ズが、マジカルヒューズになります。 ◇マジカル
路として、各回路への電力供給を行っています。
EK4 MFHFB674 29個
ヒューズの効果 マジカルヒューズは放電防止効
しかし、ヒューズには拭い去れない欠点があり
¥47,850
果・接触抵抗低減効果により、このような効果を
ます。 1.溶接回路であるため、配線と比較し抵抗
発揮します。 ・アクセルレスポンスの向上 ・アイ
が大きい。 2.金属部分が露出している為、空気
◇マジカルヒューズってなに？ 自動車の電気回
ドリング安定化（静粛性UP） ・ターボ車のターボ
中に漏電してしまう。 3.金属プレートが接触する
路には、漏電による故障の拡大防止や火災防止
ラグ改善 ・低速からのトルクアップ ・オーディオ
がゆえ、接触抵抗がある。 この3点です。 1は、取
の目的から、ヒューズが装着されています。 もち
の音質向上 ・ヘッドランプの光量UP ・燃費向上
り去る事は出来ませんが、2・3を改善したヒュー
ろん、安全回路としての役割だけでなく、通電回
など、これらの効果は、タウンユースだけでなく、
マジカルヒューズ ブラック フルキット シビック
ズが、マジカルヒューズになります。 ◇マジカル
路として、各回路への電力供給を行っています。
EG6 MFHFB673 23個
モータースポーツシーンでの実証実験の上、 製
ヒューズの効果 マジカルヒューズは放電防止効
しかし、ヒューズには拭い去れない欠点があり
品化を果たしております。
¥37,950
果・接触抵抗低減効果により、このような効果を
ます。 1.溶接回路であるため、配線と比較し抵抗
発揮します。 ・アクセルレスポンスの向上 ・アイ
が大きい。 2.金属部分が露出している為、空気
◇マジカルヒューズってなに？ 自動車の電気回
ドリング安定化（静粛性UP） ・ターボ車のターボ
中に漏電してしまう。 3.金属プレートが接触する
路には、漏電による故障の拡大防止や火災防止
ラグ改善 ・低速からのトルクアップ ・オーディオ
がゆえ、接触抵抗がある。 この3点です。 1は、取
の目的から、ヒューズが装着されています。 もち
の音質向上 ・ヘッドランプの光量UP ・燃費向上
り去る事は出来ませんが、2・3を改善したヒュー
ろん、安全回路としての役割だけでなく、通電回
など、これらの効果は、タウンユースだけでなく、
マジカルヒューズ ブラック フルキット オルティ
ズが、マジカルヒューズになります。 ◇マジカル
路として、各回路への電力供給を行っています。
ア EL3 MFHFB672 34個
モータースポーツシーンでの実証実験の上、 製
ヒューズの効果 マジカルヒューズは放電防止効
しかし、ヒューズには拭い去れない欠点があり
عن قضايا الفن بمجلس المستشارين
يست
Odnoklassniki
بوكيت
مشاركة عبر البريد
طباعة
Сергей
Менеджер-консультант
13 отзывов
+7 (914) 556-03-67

····················

=== What is required ===
Each line of the data needs to be repeated exactly.

=== Answer ===
ズが、マジカルヒューズになります。 ◇マジカル
路として、各回路への電力供給を行っています。
EK4 MFHFB674 29個
ヒューズの効果 マジカルヒューズは放電防止効
しかし、ヒューズには拭い去れない欠点があり
¥47,850
果・接触抵抗低減効果により、このような効果を
ます。 1.溶接回路であるため、配線と比較し抵抗
発揮します。 ・アクセルレスポンスの向上 ・アイ
が大きい。 2.金属部分が露出している為、空気
◇マジカルヒューズってなに？ 自動車の電気回
ドリング安定化（静粛性UP） ・ターボ車のターボ
中に漏電してしまう。 3.金属プレートが接触する
路には、漏電による故障の拡大防止や火災防止
ラグ改善 ・低速からのトルクアップ ・オーディオ
がゆえ、接触抵抗がある。 この3点です。 1は、取
の目的から、ヒューズが装着されています。 もち
の音質向上 ・ヘッドランプの光量UP ・燃費向上
り去る事は出来ませんが、2・3を改善したヒュー
ろん、安全回路としての役割だけでなく、通電回
など、これらの効果は、タウンユースだけでなく、
マジカルヒューズ ブラック フルキット シビック
ズが、マジカルヒューズになります。 ◇マジカル
路として、各回路への電力供給を行っています。
EG6 MFHFB673 23個
モータースポーツシーンでの実証実験の上、 製
ヒューズの効果 マジカルヒューズは放電防止効
しかし、ヒューズには拭い去れない欠点があり
品化を果たしております。
¥37,950
果・接触抵抗低減効果により、このような効果を
ます。 1.溶接回路であるため、配線と比較し抵抗
発揮します。 ・アクセルレスポンスの向上 ・アイ
が大きい。 2.金属部分が露出している為、空気
◇マジカルヒューズってなに？ 自動車の電気回
ドリング安定化（静粛性UP） ・ターボ車のターボ
中に漏電してしまう。 3.金属プレートが接触する
路には、漏電による故障の拡大防止や火災防止
ラグ改善 ・低速からのトルクアップ ・オーディオ
がゆえ、接触抵抗がある。 この3点です。 1は、取
の目的から、ヒューズが装着されています。 もち
の音質向上 ・ヘッドランプの光量UP ・燃費向上
り去る事は出来ませんが、2・3を改善したヒュー
ろん、安全回路としての役割だけでなく、通電回
など、これらの効果は、タウンユースだけでなく、
マジカルヒューズ ブラック フルキット オルティ
ズが、マジカルヒューズになります。 ◇マジカル
路として、各回路への電力供給を行っています。
ア EL3 MFHFB672 34個
モータースポーツシーンでの実証実験の上、 製
ヒューズの効果 マジカルヒューズは放電防止効
しかし、ヒューズには拭い去れない欠点があり
عن قضايا الفن بمجلس المستشارين
يست
Odnoklassniki
بوكيت
مشاركة عبر البريد
طباعة
Сергей
Менеджер-консультант
13 отзывов
+7 (914) 556-03-67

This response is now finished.